L’utilizzo compulsivo dello smartphone regala all’Italia l’appellativo di “nazione più maleducata di Europa”. È quanto emerge dalla Global Mobile Consumer Survey 2016 targata Deloitte. Contestualmente all’aumento del numero di cellulari in circolazione, si registra un aumento esponenziale del tempo che gli italiani vi dedicano, persino nel cuore della notte, sottraendo spazio vitale a parenti ed amici. Il telefonino è molto amato ma è anche una delle cause di litigio più frequente, non solo tra le mura domestiche

Più dell’85% degli italiani possiede uno smartphone (dato che registra un incremento del 6% rispetto al 2015 e più del 10% rispetto al 2014), oggetto considerato dai più come ‘bene primario’.

Cominciamo da qui per analizzare lo scenario che si deduce dai dati appena resi pubblici da Deloitte provenienti dalla Global Mobile Consumer Survey 2016, facendo una doverosa premessa: si tratta di una indagine globale, i cui numeri hanno un certo peso statistico e quindi, di fatto, fotografano uno scenario tutt’altro che immaginario. 31 i paesi coinvolti (in tutti i continenti) nella seconda metà del 2016 per un totale di 49.500 intervistati (con questionari online di oltre 60 domande specifiche del mondo mobile). In Italia il campione era di 2mila persone (fascia di età compresa tra i 18 e i 75 anni), selezionato sulla base degli stessi riferimenti che Istat utilizza nei propri studi in termini di distribuzione della popolazione per area geografica, età anagrafica e genere, rendendo i dati esposti rappresentativi delle 5 macro-regioni italiane (Nord-Ovest, Nord-Est, Centro, Sud e Isole) e delle 6 fasce di età rilevanti (che vanno dai 18 ai 75 anni).

“I dati evidenziano che l’utilizzo compulsivo dello smartphone, valso al nostro paese l’appellativo di ‘nazione più maleducata di Europa’, è spesso causa di attriti e discussioni dentro e fuori le mura domestiche. La survey 2016 incorona l’Italia come il paese europeo in cui si litiga più spesso a causa del cellulare”, si legge nel report.

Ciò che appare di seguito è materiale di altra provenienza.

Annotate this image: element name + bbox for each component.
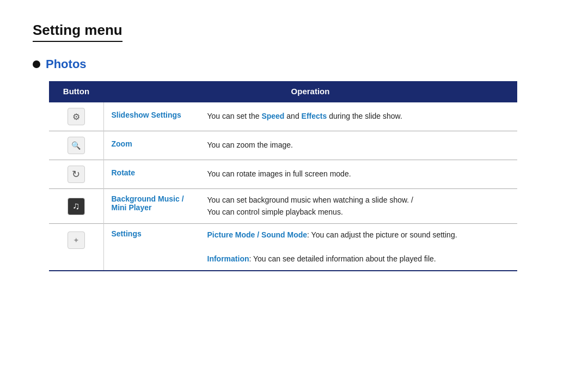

Il 27% del campione preso in esame ammette di essere ripreso dal proprio partner e persino dai propri figli perché “sempre attaccato allo smartphone”; da qui, il primato di paese europeo ‘cafone’, sempre con il telefonino in mano, in cui si discute più spesso proprio a causa sua. Seguono a ruota Polonia e Francia, rispettivamente con il 21% e 16% per quanto riguarda le discussioni tra le coppie; l’Olanda risulta il paese dove ci si arrabbia di meno in Europa, con i diverbi tra i partner che si limitano al 13%.

Fonte: Deloitte, Global Mobile Consumer Survey 2016, focalizzazione sull’Italia

I battibecchi si alimentano perché lo smartphone diventa fonte di distrazione ed evasione dalla vita reale, il mezzo con il quale seguire Vip e protagonisti dello show business (lo fa il 21% del campione italiano contro una media europea del 13%) che conferisce all’Italia un altro ‘bel primato’, quello di paese maggiormente dedito al gossip da smartphone!

Attriti e discordie nel bilanciamento tra vita privata e lavorativa

Il telefono aziendale, rendendoci potenzialmente rintracciabili 24 ore su 24, sta facendo in modo che la separazione tra vita lavorativa e vita privata non sia più così netta, causando una vera e propria invasione dell’una sull’altra.

Chi utilizza uno smartphone per lavoro non solo lo sfrutta a pieno negli orari di lavoro ma anche di notte ed in vacanza. Questo ciò che emerge dalle dichiarazioni delle persone intervistate: al mattino guardano immediatamente il cellulare (57%) e durante il giorno lo controllano oltre 200 volte (59%); dall’indagine si evince che le persone in carriera rappresentano l’80% degli italiani che dichiara di addormentarsi praticamente con il telefonino in mano e quando si alzano nel mezzo della notte rispondono alle email personali (64%) ma soprattutto leggono (76%) e rispondono alle email di lavoro (83%).

Fonte: Deloitte, Global Mobile Consumer Survey 2016, focalizzazione sull’Italia

E i dati ancor più allarmanti sono quelli che testimoniano come il controllo del cellulare nel bel mezzo della notte non sia una prerogativa solo delle persone in carriera ma riguardi buona parte della popolazione italiana: il 37 % della popolazione italiana interpellata nell’indagine controlla il cellulare nel bel mezzo della notte per vedere che ore sono (20%), leggere i messaggi di WhatsApp (15%) e controllare le email (9%).